If we are using Emerson's model to prescribe a transcendentalist label - or not as the case may be - (and we most certainly would apply Emerson's train of thought it making this determination; he was himself considered the father of this line of thought) we must consider several different criteria before coming to a conclusion. Using Emerson's Nature as a referance, we can infer several of the following ideas. Eustace Conway all but forsakes his previous life at the age of 17 to live in nature (I use the term "forsakes" loosely, obviously he returned to certain aspects of this previously life, but for the purposes of this discussion, the term shall stand here). In so doing, he was able to cast off the constraints that modern American life had imposed upon him, gaining a greater sense of awareness about the natural world. These qualities seem to endow him with the transcendentalist properties that Emerson discusses in Nature. Emerson discusses that the purpose of Nature is to exist to inspire new creation, not simply "baren contemplation". This "baren contemplation" seems itself to be a phrase applicable to the modern American lifestyle. When people today survey nature, they do not recognize the beauty that is right in front of it. They pay it very little thought whatsoever, or in other words "barren contemplation". Eustace, despite all his failings, tends to recognize Nature for what it really is - or, at least moreso than most others. Eustace revels in Nature. He revers it; worships it; loves it. Not only that, but he is inspired by Nature to create as well as preverse in the case of Turtle Island. He is not content to simply view Nature complacently. One extremely telling passage from Nature is quoted below.

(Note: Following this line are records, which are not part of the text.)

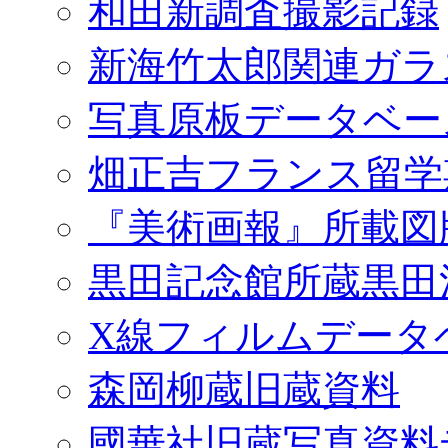
和田新調査撮影記録
新海竹太郎関連ガラ
写真原板データベー
畑正吉フランス留学
『美術画報』所載図
黒田記念館所蔵黒田
X線フィルムデータ
森岡柳蔵旧蔵資料
國華社旧蔵写真資料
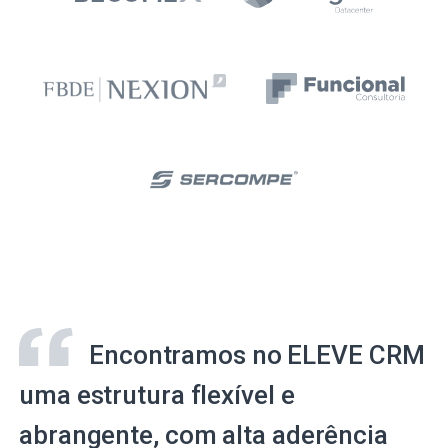
Encontramos no ELEVE CRM
uma estrutura flexível e
abrangente, com alta aderência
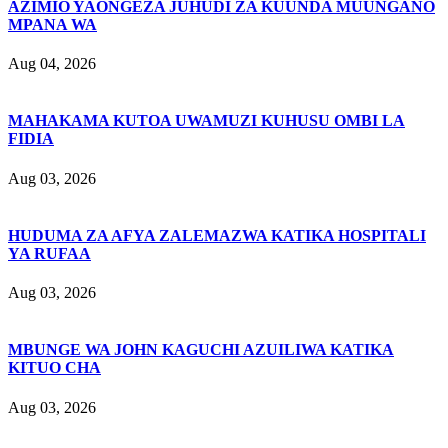
AZIMIO YAONGEZA JUHUDI ZA KUUNDA MUUNGANO
MPANA WA
Aug 04, 2026
MAHAKAMA KUTOA UWAMUZI KUHUSU OMBI LA
FIDIA
Aug 03, 2026
HUDUMA ZA AFYA ZALEMAZWA KATIKA HOSPITALI
YA RUFAA
Aug 03, 2026
MBUNGE WA JOHN KAGUCHI AZUILIWA KATIKA
KITUO CHA
Aug 03, 2026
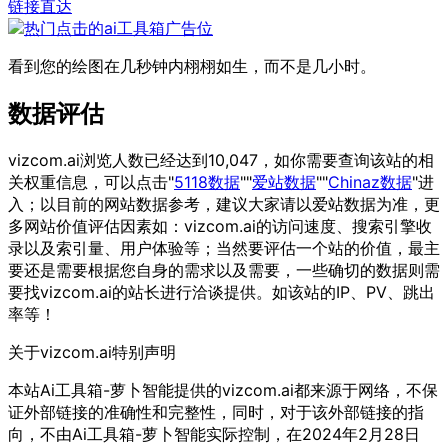
链接直达
看到您的绘图在几秒钟内栩栩如生，而不是几小时。
数据评估
vizcom.ai浏览人数已经达到10,047，如你需要查询该站的相
关权重信息，可以点击"
5118数据
""
爱站数据
""
Chinaz数据
"进
入；以目前的网站数据参考，建议大家请以爱站数据为准，更
多网站价值评估因素如：vizcom.ai的访问速度、搜索引擎收
录以及索引量、用户体验等；当然要评估一个站的价值，最主
要还是需要根据您自身的需求以及需要，一些确切的数据则需
要找vizcom.ai的站长进行洽谈提供。如该站的IP、PV、跳出
率等！
关于vizcom.ai
特别声明
本站Ai工具箱-萝卜智能提供的vizcom.ai都来源于网络，不保
证外部链接的准确性和完整性，同时，对于该外部链接的指
向，不由Ai工具箱-萝卜智能实际控制，在2024年2月28日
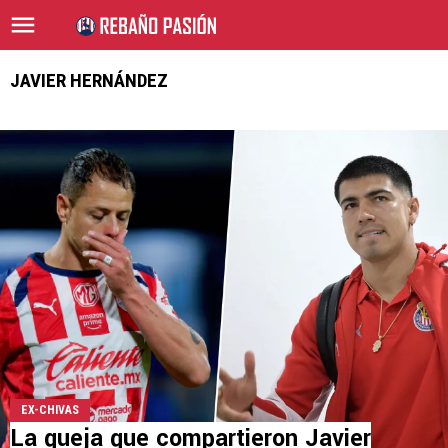
JAVIER HERNÁNDEZ
EX-CHIVAS
La queja que compartieron Javier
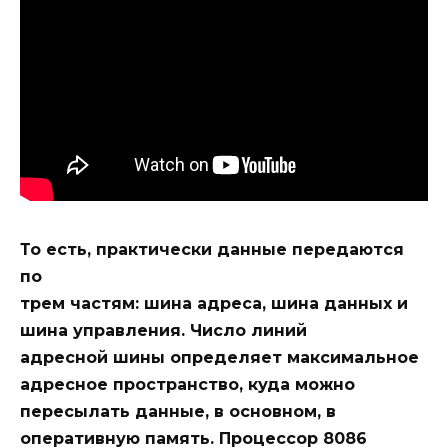
То есть, практически данные передаются
по
трем частям: шина адреса, шина данных и
шина управления. Число линий
адресной шины определяет максимальное
адресное пространство, куда можно
пересылать данные, в основном, в
оперативную память. Процессор 8086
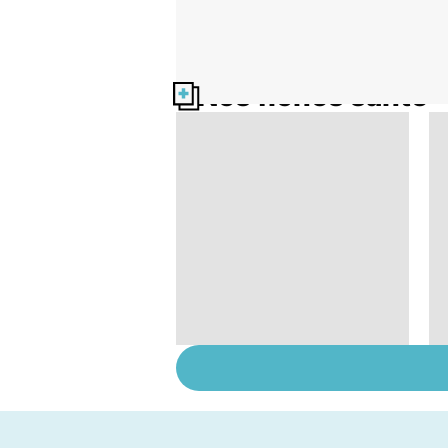
Nos fiches santé
Suicide : prévenir le
passage à l'acte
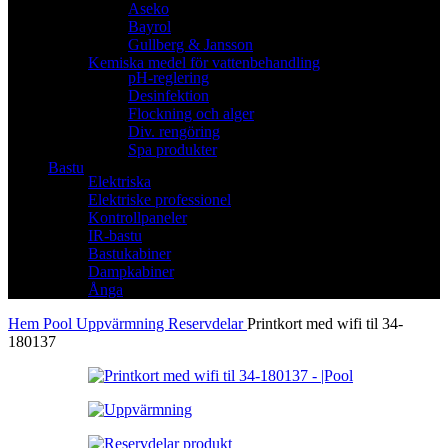
Aseko
Bayrol
Gullberg & Jansson
Kemiska medel för vattenbehandling
pH-reglering
Desinfektion
Flockning och alger
Div. rengöring
Spa produkter
Bastu
Elektriska
Elektriske professionel
Kontrollpaneler
IR-bastu
Bastukabiner
Dampkabiner
Ånga
Hem
Pool
Uppvärmning
Reservdelar
Printkort med wifi til 34-
180137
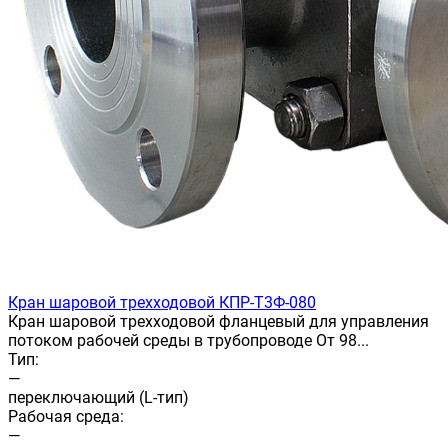
Кран шаровой трехходовой КПР-Т3Ф-080
Кран шаровой трехходовой фланцевый для управления
потоком рабочей среды в трубопроводе От 98...
Тип:
—
переключающий (L-тип)
Рабочая среда:
—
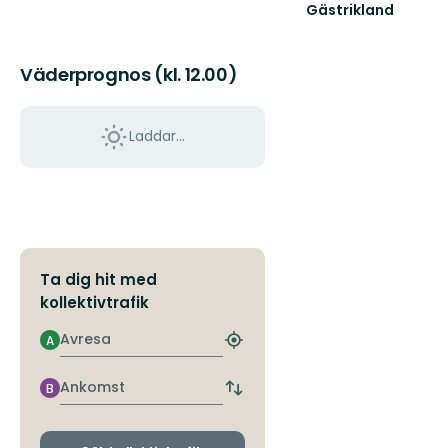
Gästrikland
Hitta
ditt
nästa
Väderprognos (kl. 12.00)
friluftsäventyr
i
Gästrikland!
Laddar...
Ta dig hit med
kollektivtrafik
Avresa
A
Hitta
närmaste
hållplats
Ankomst
B
Byt
avgångs-
och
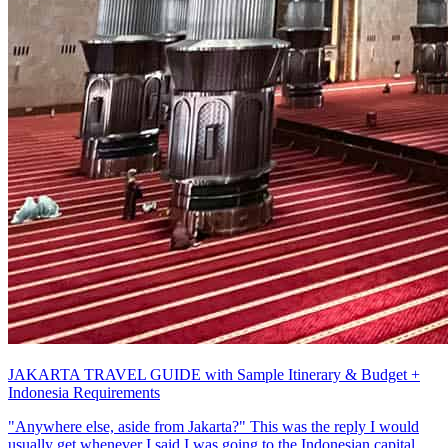
JAKARTA TRAVEL GUIDE with Sample Itinerary & Budget +
Indonesia Requirements
"Anywhere else, aside from Jakarta?" This was the reply I would
usually get whenever I said I was going to the Indonesian capital.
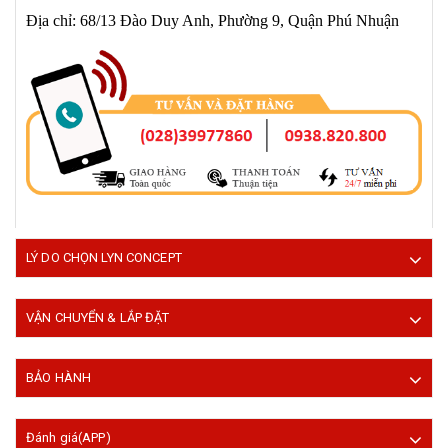
Địa chỉ: 68/13 Đào Duy Anh, Phường 9, Quận Phú Nhuận
LÝ DO CHỌN LYN CONCEPT
VẬN CHUYỂN & LẮP ĐẶT
BẢO HÀNH
Đánh giá(APP)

Every spirit builds itself a house; and beyond its house a world; and beyond its world, a heaven. Know then, that the world exists for you. For you is the phenomenon perfect. What we are, that only can we see. All that Adam had, all tha Caesar could, you have and can do. Adam called his house, heaven and earth; Caesar called his house, Rome' you perhaps call yours, a cobbler's trade, a hundred acres of ploughed land or a scholar's garret. Yet line for line and point for point, your dominion is as great as theirs, though without fine names. Build, therefore, your own world. As fast as you conform your life to the pure idea in your mind, that will unfold its great proportions.
Has not Eustace built his own world in Turtle Island? Is it not his Rome, his heaven and earth, his veritable utopia? It would certainly seem so. The criteria Emerson sets down are certainly met. By these standards, does Eustace not fit Emerson's mold? The two appear to be very much kindred spirits.